Colette fut élue à l’Académie Royale de Langue et Littérature françaises de Belgique le 9 mars 1936 pour succéder à la comtesse Anna de Noailles disparue en 1933. Le discours est publié : le fascicule de 32 pages édité à Liège par l’Académie Royale porte le titre Réception de Madame Colette/Discours de M. Valère Gille et de Madame Colette et le texte publié par Grasset le 30 avril 1936 en un petit volume de 59 pages intitulé « Colette/Discours de Réception à l’Académie Royale belge de Langue et de Littérature française ».

Le texte de Grasset est certainement postérieur de quelques jours au fascicule belge, peut-être distribué aux invités à l’issue de la cérémonie. Une dédicace autographe montre qu’en toutes circonstances Colette gardait le sens des réalités : « Ah ! quel trac ce jour-là ! — seul le dîner, belge et royal lui aussi, m’a rendu mes forces. »


Le fil du texte

Colette commence par rendre hommage à l’assemblée qui l’accueille, et ne cache pas l’émotion et l’angoisse qui furent les siennes en acceptant cette distinction imméritée à ses yeux car c’est le hasard qui a voulu qu’elle soit écrivain. Ses pensées vont vers son hôte, la Belgique dont elle apprécie l’accueil et la bienveillance. Elle se sent légitimée du fait que sa famille est belge par Sido. Elle trouve le ton pour vanter la gastronomie, et assure que l’esprit et l’amour abattent les frontières. Elle évoque ensuite son amitié avec Anna de Noailles, qui fut tardive et discrète. Mais Colette, rappelant l’environnement familier d’Anna de Noailles, veut la rendre vivante et présente jusque dans la voix qui lui demandait : « Vous n’aimez donc pas la gloire ? » Colette conclut qu’elle aime la gloire de la poétesse et prend à témoin son auditoire pour s’assurer qu’elle l’a bien servie.
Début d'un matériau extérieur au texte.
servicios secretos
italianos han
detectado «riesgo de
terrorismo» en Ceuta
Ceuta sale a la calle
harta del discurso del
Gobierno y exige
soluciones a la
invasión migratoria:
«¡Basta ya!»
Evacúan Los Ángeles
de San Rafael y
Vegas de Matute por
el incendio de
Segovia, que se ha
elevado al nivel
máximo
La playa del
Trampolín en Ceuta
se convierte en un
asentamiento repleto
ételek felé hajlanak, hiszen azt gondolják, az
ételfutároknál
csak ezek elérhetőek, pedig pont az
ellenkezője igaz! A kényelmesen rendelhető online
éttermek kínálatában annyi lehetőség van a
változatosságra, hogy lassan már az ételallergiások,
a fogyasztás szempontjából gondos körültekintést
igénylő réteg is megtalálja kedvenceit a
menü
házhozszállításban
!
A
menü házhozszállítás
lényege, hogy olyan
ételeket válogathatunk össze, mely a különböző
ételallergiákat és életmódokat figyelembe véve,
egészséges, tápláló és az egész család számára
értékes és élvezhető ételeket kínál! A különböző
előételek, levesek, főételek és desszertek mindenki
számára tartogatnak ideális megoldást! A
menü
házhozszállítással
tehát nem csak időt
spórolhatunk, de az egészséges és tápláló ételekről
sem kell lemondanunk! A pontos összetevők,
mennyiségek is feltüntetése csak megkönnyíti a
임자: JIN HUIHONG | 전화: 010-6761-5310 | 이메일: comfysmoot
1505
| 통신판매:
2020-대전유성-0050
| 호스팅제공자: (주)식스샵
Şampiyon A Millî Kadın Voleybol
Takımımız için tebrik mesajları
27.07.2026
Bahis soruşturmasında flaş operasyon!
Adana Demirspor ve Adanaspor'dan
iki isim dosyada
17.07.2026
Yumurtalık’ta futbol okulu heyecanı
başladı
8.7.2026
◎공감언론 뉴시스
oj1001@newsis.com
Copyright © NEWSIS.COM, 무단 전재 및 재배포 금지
C’est un discours équilibré et habile.


Quelques pistes d’analyse

Deux axes traversent ce discours : la distance de l’écrivain à l’égard de son travail et la place d’Anna de Noailles.

Colette se dit « lucide » et « demeure [son] juge le plus sévère ». Elle estime que « l’écrivain qui perd le doute de soi » et « se fie à une soudaine euphorie, à l’abondance » se doit de poser sa plume. Elle s’interroge fréquemment au sujet de sa vocation, notamment dans ses lettres, mais elle écrira jusqu’à la fin de sa vie.
Concernant celle à qui elle succède à l’Académie, Colette n’entre pas dans les louanges mais fait le portrait d’une belle femme. Les rencontres, rares et brèves, n’ont pas pris la forme de rapports confidentiels et familiers. Leurs divergences ont été pour elles salutaires quant à leurs places respectives dans le monde et dans la littérature : Agora et poésie pour Anna de Noailles, « modestie passive » et prose pour Colette. La reconnaissance mutuelle permet à Colette de se démarquer de la poétesse et de prendre la première place du « roman féminin ». Elle fera plus tard le portrait d’Anna de Noailles dans Trait pour trait.